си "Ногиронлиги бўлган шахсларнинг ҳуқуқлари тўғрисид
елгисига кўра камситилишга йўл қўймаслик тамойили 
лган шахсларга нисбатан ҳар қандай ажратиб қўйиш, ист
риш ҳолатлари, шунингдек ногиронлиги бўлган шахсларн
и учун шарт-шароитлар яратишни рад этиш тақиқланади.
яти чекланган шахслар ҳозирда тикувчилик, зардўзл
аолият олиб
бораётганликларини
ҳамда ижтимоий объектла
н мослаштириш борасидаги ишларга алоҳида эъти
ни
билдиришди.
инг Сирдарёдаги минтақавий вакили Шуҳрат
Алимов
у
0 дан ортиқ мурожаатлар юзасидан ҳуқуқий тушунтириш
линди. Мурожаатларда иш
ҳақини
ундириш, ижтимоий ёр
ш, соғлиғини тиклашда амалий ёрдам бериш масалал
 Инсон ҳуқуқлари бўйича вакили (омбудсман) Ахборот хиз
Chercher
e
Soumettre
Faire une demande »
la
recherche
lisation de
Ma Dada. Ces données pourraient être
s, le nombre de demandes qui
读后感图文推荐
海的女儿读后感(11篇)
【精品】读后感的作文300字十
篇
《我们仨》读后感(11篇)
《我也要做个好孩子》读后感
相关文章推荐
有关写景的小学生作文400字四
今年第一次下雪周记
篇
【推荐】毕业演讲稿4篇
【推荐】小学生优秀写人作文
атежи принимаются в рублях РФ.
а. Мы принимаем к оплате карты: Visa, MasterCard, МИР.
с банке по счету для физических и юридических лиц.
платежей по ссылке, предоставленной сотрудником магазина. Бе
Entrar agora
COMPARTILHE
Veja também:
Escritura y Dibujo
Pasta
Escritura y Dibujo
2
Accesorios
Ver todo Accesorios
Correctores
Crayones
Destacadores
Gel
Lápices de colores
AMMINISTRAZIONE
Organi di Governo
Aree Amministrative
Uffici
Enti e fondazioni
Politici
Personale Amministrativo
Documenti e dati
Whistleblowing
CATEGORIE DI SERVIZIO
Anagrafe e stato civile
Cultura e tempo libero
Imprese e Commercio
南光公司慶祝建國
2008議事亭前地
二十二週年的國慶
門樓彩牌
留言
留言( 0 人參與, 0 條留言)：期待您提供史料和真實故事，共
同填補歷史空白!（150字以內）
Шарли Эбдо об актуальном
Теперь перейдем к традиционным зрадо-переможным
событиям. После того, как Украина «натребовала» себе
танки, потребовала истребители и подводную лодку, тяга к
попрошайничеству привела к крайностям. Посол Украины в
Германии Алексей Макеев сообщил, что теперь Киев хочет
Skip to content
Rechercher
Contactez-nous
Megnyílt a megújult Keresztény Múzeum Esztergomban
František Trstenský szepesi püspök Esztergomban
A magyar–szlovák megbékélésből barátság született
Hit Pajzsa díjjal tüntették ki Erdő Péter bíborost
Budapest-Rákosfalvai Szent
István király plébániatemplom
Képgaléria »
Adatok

□ □ □ □

> **What to work on**: The expected output is every record, repeated exactly.

> **Answer to this task**:
си "Ногиронлиги бўлган шахсларнинг ҳуқуқлари тўғрисид
елгисига кўра камситилишга йўл қўймаслик тамойили 
лган шахсларга нисбатан ҳар қандай ажратиб қўйиш, ист
риш ҳолатлари, шунингдек ногиронлиги бўлган шахсларн
и учун шарт-шароитлар яратишни рад этиш тақиқланади.
яти чекланган шахслар ҳозирда тикувчилик, зардўзл
аолият олиб
бораётганликларини
ҳамда ижтимоий объектла
н мослаштириш борасидаги ишларга алоҳида эъти
ни
билдиришди.
инг Сирдарёдаги минтақавий вакили Шуҳрат
Алимов
у
0 дан ортиқ мурожаатлар юзасидан ҳуқуқий тушунтириш
линди. Мурожаатларда иш
ҳақини
ундириш, ижтимоий ёр
ш, соғлиғини тиклашда амалий ёрдам бериш масалал
 Инсон ҳуқуқлари бўйича вакили (омбудсман) Ахборот хиз
Chercher
e
Soumettre
Faire une demande »
la
recherche
lisation de
Ma Dada. Ces données pourraient être
s, le nombre de demandes qui
读后感图文推荐
海的女儿读后感(11篇)
【精品】读后感的作文300字十
篇
《我们仨》读后感(11篇)
《我也要做个好孩子》读后感
相关文章推荐
有关写景的小学生作文400字四
今年第一次下雪周记
篇
【推荐】毕业演讲稿4篇
【推荐】小学生优秀写人作文
атежи принимаются в рублях РФ.
а. Мы принимаем к оплате карты: Visa, MasterCard, МИР.
с банке по счету для физических и юридических лиц.
платежей по ссылке, предоставленной сотрудником магазина. Бе
Entrar agora
COMPARTILHE
Veja também:
Escritura y Dibujo
Pasta
Escritura y Dibujo
2
Accesorios
Ver todo Accesorios
Correctores
Crayones
Destacadores
Gel
Lápices de colores
AMMINISTRAZIONE
Organi di Governo
Aree Amministrative
Uffici
Enti e fondazioni
Politici
Personale Amministrativo
Documenti e dati
Whistleblowing
CATEGORIE DI SERVIZIO
Anagrafe e stato civile
Cultura e tempo libero
Imprese e Commercio
南光公司慶祝建國
2008議事亭前地
二十二週年的國慶
門樓彩牌
留言
留言( 0 人參與, 0 條留言)：期待您提供史料和真實故事，共
同填補歷史空白!（150字以內）
Шарли Эбдо об актуальном
Теперь перейдем к традиционным зрадо-переможным
событиям. После того, как Украина «натребовала» себе
танки, потребовала истребители и подводную лодку, тяга к
попрошайничеству привела к крайностям. Посол Украины в
Германии Алексей Макеев сообщил, что теперь Киев хочет
Skip to content
Rechercher
Contactez-nous
Megnyílt a megújult Keresztény Múzeum Esztergomban
František Trstenský szepesi püspök Esztergomban
A magyar–szlovák megbékélésből barátság született
Hit Pajzsa díjjal tüntették ki Erdő Péter bíborost
Budapest-Rákosfalvai Szent
István király plébániatemplom
Képgaléria »
Adatok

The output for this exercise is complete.